→ **EXERCISE PROMPT**: Look in the listing below for the line that has "PROPERTY LISTINGS", then return it and each following line up to and including the one with "It reflects the", exactly and without pictures.

- Opening Delimiter -

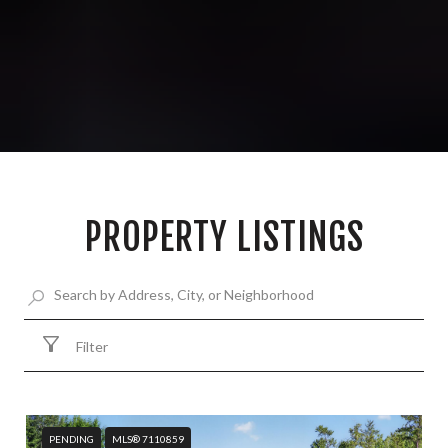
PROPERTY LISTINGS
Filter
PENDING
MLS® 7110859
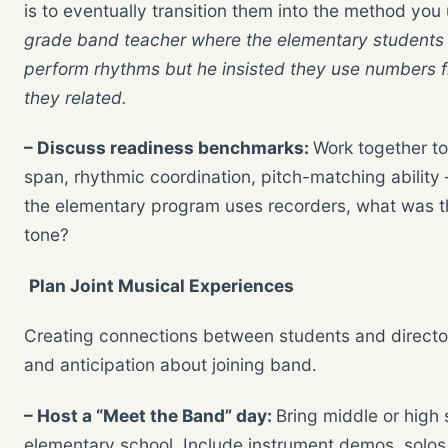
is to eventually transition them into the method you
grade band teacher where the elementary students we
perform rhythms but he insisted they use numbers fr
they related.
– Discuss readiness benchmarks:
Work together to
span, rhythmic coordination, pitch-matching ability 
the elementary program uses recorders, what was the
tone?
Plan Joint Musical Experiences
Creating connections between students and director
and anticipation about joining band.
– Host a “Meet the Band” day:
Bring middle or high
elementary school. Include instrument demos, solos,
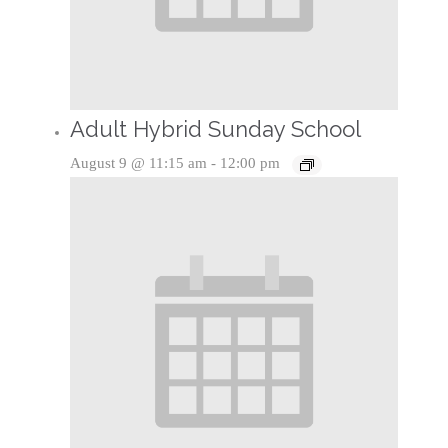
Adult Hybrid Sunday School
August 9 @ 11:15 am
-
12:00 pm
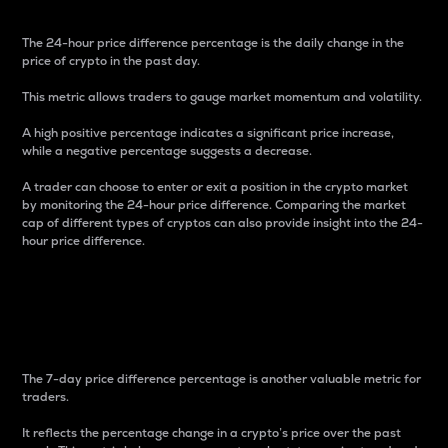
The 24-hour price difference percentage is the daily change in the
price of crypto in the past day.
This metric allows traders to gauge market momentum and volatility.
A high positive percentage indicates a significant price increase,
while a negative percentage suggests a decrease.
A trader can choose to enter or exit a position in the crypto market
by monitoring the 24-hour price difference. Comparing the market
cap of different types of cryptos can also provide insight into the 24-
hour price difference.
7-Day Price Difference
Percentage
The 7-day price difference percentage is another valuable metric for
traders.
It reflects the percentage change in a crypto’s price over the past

- Closing Delimiter -
- Opening Delimiter -

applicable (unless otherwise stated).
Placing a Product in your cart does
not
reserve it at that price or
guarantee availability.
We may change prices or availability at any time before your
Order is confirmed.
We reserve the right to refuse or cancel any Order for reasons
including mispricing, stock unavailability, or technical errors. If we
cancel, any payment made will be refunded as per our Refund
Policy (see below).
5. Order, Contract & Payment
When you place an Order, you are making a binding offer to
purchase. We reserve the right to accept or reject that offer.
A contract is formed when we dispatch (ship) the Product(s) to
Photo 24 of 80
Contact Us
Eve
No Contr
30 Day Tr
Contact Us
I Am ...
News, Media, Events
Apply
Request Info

- Closing Delimiter -
- Opening Delimiter -

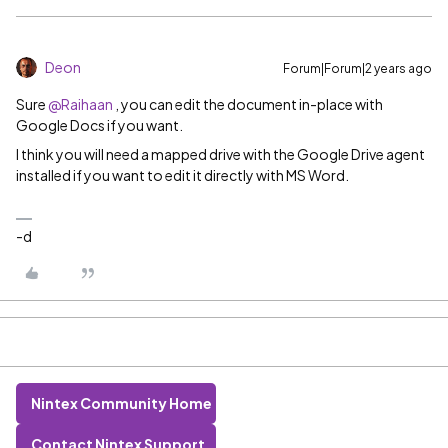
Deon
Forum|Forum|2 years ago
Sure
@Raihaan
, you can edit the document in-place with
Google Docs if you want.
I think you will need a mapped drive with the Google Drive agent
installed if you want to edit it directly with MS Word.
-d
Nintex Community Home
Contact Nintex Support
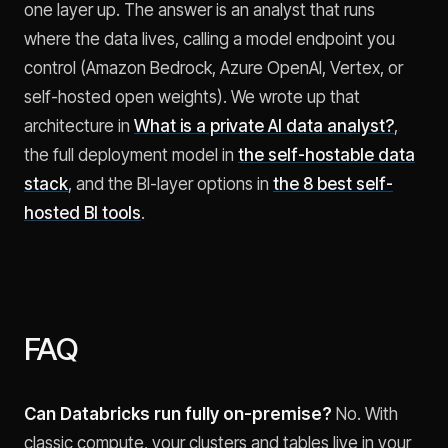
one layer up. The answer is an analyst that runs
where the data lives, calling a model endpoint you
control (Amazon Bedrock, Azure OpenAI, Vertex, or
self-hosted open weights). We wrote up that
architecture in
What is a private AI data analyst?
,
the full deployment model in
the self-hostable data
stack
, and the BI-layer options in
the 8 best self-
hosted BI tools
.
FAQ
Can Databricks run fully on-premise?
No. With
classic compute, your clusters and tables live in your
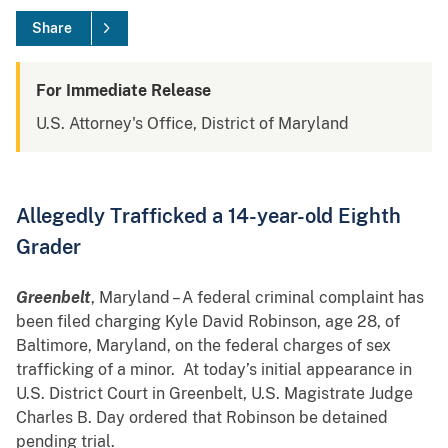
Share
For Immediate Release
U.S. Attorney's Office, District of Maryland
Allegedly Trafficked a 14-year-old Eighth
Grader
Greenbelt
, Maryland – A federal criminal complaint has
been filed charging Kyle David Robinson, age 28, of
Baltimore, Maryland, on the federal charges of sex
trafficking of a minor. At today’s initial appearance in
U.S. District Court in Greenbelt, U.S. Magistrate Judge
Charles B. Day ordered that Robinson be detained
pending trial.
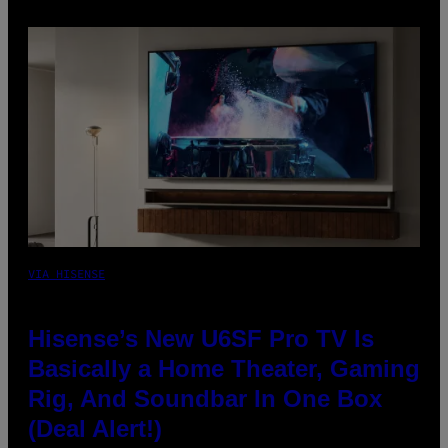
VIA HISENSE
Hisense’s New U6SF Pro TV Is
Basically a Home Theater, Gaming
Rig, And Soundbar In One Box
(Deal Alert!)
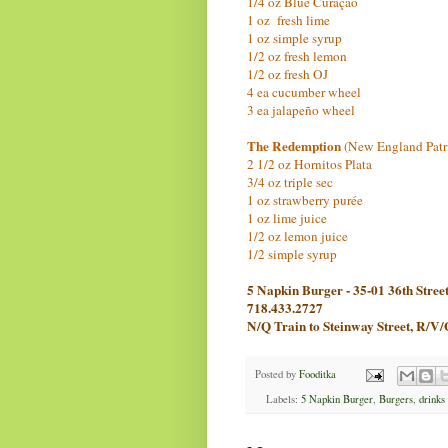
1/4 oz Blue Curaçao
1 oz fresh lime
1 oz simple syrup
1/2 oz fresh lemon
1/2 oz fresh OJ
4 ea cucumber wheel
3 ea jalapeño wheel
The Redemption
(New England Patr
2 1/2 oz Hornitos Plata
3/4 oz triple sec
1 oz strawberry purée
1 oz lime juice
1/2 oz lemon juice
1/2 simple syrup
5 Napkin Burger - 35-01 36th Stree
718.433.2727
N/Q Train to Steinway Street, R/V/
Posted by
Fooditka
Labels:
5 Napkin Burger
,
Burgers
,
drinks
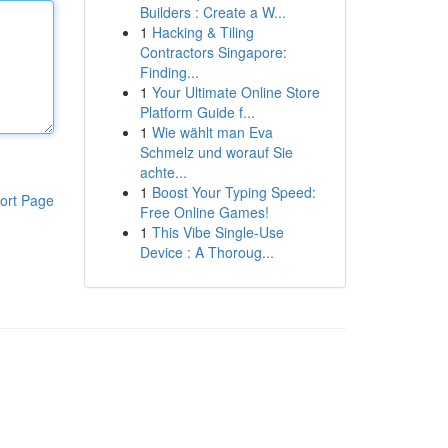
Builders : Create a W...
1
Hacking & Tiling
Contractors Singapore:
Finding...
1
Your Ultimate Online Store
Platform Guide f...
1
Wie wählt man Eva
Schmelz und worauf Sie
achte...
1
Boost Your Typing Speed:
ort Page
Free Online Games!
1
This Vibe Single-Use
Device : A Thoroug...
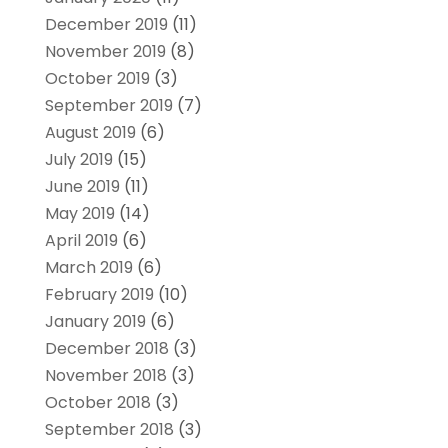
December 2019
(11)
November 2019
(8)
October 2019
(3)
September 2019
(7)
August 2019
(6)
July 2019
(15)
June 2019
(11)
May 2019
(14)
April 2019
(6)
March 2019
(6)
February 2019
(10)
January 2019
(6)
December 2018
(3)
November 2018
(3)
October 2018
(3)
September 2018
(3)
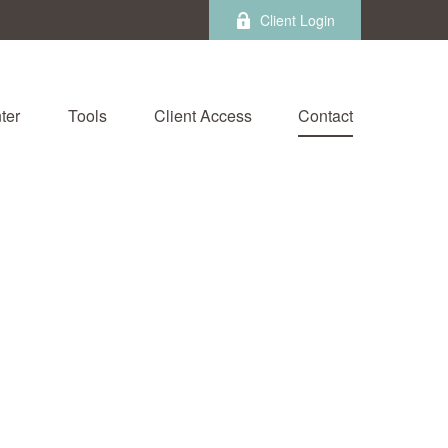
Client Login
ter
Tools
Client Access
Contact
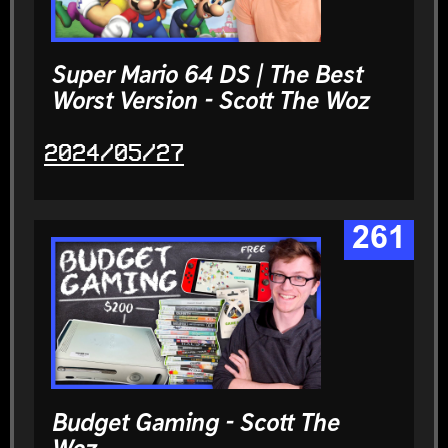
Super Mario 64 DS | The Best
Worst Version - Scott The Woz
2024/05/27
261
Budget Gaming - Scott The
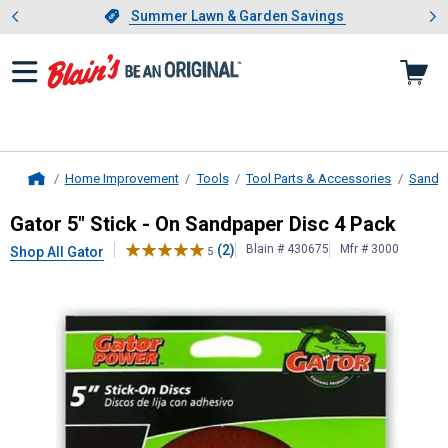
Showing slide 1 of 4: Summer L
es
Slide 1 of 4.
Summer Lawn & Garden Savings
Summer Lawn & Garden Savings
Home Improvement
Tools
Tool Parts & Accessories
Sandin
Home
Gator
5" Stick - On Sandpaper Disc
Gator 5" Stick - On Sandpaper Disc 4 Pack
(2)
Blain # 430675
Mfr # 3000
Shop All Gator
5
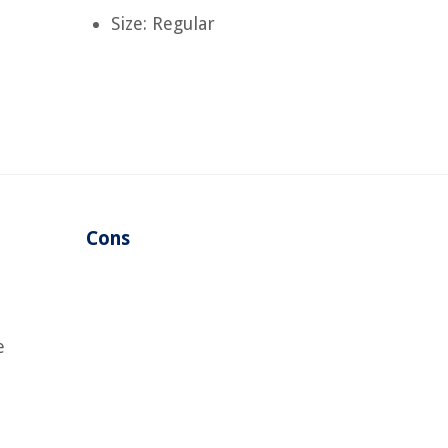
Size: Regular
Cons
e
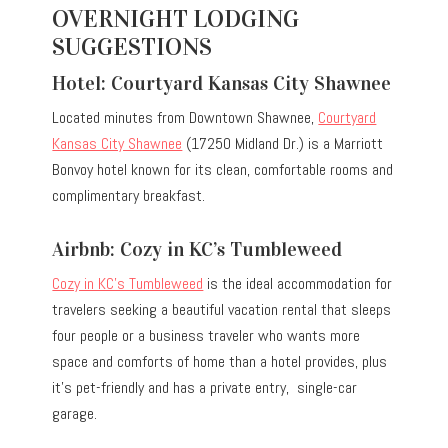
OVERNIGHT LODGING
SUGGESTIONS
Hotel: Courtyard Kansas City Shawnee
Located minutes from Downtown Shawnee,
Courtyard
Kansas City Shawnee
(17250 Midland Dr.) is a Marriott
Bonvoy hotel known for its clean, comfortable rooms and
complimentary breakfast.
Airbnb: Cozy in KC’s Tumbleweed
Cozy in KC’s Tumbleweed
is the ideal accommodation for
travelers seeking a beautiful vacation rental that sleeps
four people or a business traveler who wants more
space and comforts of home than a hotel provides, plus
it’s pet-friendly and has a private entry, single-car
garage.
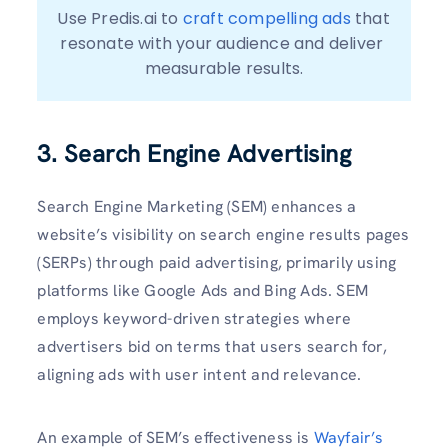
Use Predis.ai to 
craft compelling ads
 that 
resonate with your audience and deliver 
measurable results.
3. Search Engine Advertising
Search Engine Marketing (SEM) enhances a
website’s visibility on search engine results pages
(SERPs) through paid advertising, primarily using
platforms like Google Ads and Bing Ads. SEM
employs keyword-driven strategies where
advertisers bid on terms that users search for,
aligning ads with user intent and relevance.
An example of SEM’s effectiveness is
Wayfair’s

- Closing Delimiter -

→ **EXERCISE OUTPUT**:
PROPERTY LISTINGS
Filter
PENDING
MLS® 7110859
is to eventually transition them into the method you
grade band teacher where the elementary students we
perform rhythms but he insisted they use numbers fr
they related.
– Discuss readiness benchmarks:
Work together to
span, rhythmic coordination, pitch-matching ability 
the elementary program uses recorders, what was the
tone?
Plan Joint Musical Experiences
Creating connections between students and director
and anticipation about joining band.
– Host a “Meet the Band” day:
Bring middle or high
elementary school. Include instrument demos, solos,
Adult Hybrid Sunday School
August 9 @ 11:15 am
-
12:00 pm
The 24-hour price difference percentage is the daily change in the
price of crypto in the past day.
This metric allows traders to gauge market momentum and volatility.
A high positive percentage indicates a significant price increase,
while a negative percentage suggests a decrease.
A trader can choose to enter or exit a position in the crypto market
by monitoring the 24-hour price difference. Comparing the market
cap of different types of cryptos can also provide insight into the 24-
hour price difference.
7-Day Price Difference
Percentage
The 7-day price difference percentage is another valuable metric for
traders.
It reflects the percentage change in a crypto’s price over the past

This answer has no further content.